With the administration’s heightened focus on the COVID-19 pandemic, the economy, climate change and racial equity, financial services generally has not been an early priority on the Biden agenda, except where there is an intersection in one of these four policy areas or broader Democratic Party priorities. Moreover, several of the financial regulatory agencies still have acting or newly appointed leaders, meaning that their agendas have not yet been set. Issues receiving regulatory attention have included climate-related risks to the financial system; disclosure of ESG matters; consumer protection; and racial equity, financial inclusion and access.
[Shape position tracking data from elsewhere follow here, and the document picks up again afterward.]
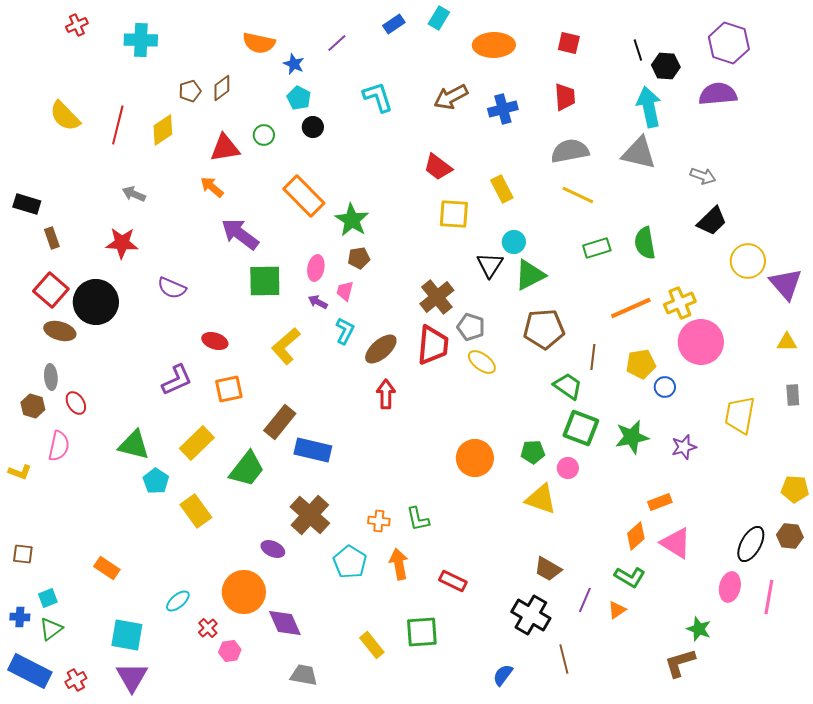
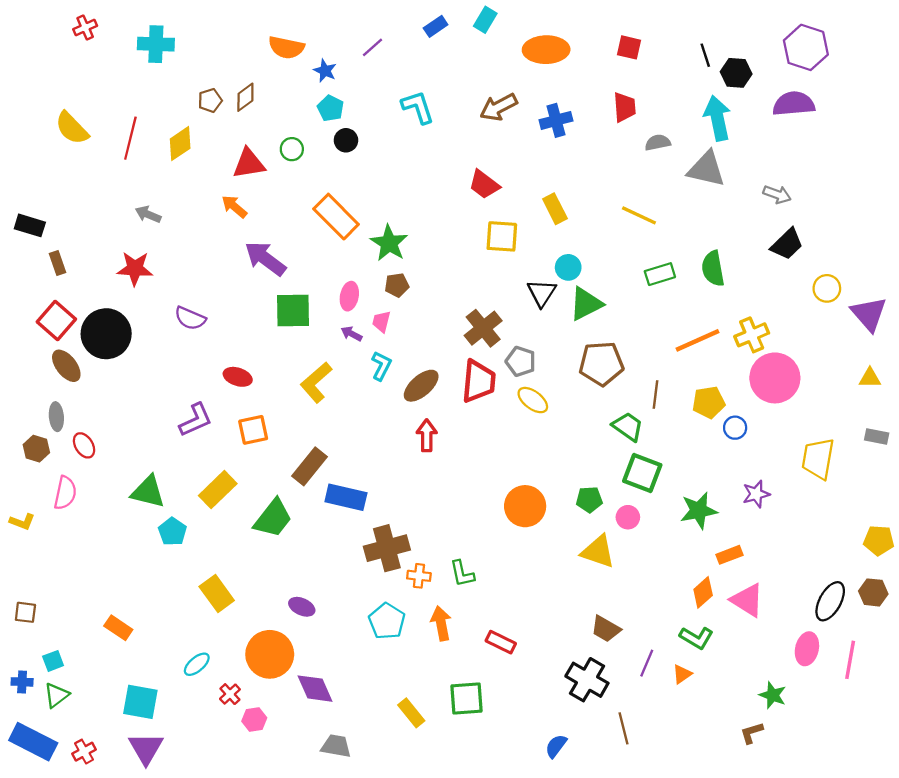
gray semicircle: (570, 151) -> (658, 142), moved, size x0.6
yellow circle: (748, 261) -> (827, 288), size x0.7
brown ellipse: (60, 331) -> (66, 366), turned 36
gray rectangle: (793, 395) -> (877, 437), turned -75
green star: (632, 437) -> (699, 511), moved
yellow rectangle: (196, 511) -> (217, 593), moved
brown cross: (310, 515) -> (387, 548), moved, turned 33
brown L-shape: (680, 663) -> (752, 733), size x0.7

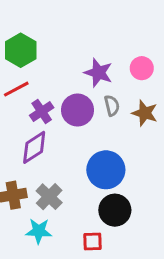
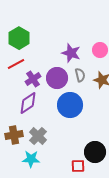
blue circle: (106, 170) -> (70, 105), moved
black circle: (115, 210) -> (95, 152), moved
red square: (92, 241) -> (78, 166), moved

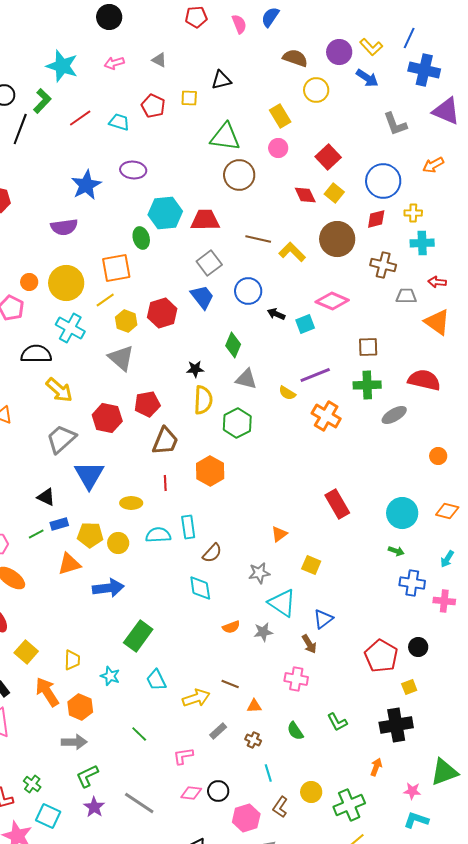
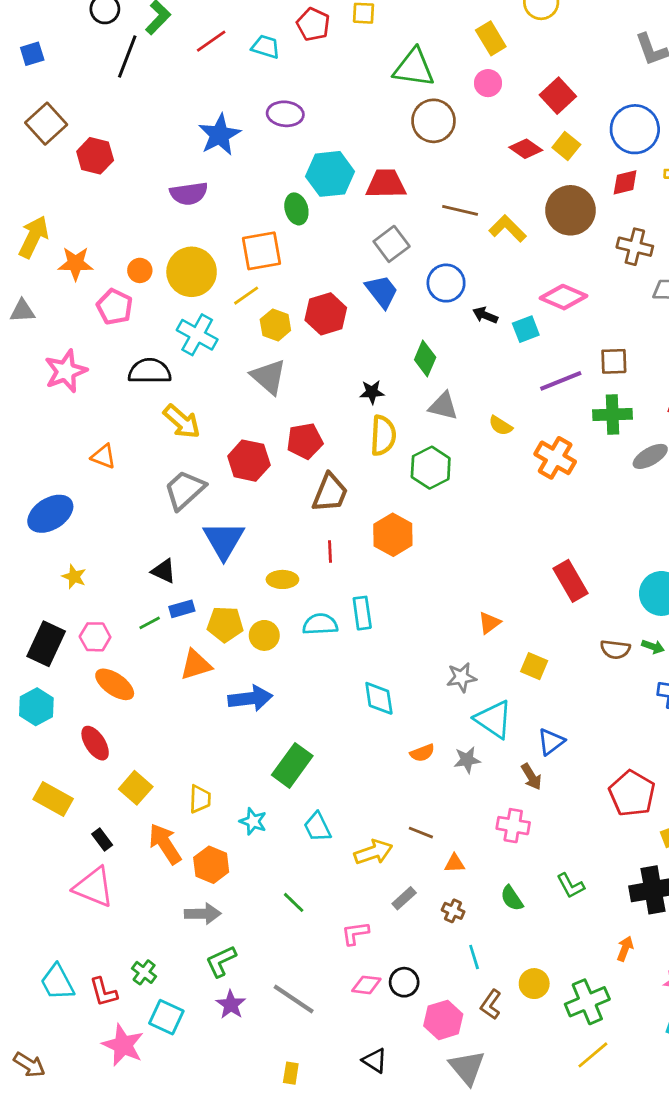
red diamond: (305, 195) -> (526, 149), turned -30
purple line: (315, 375) -> (561, 381), moved
brown semicircle: (212, 553) -> (615, 649), moved, turned 55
Activity has been particularly high with respect to combating climate change. The Treasury Department, Federal Reserve Board (FRB) and Office of the Comptroller of the Currency (OCC) are examining how climate change may pose risks to and opportunities for the financial system. The Securities and Exchange Commission (SEC) also is reviewing how capital market participants are currently addressing climate and other ESG issues, and it has issued a request for comment on whether and how the SEC should require disclosures in these areas from public companies. At its first meeting of 2021, the Financial Stability Oversight Council (FSOC), which is led by Treasury and comprises the leaders of the financial regulatory agencies, one of the key priorities announced was addressing the impact of climate risk on financial stability. Republicans in Congress have challenged some of these efforts, questioning whether climate-related considerations fall within the regulators’ authority.
Several agencies also have begun to roll back certain policies and measures viewed as deregulatory that were taken under the Trump Administration. This includes the Department of Labor, which announced it would not enforce rules that made it more difficult for fiduciaries to consider ESG factors when investing and voting proxies on behalf of the pension funds they manage.
Outside of Biden’s priorities, regulators have had to respond to recent market developments that raise investor protection and market structure concerns, such as the boom in special purpose acquisition companies (SPACs) and the volatile trading of certain high-profile stocks driven by social media. The recent collapse of a family-owned fund that brought about large losses at major banks also is prompting reviews by the SEC, FRB and Commodity Futures Trading Commission (CFTC) about potential weaknesses in the financial system. This includes an FRB examination of risk management failures at its supervised banks.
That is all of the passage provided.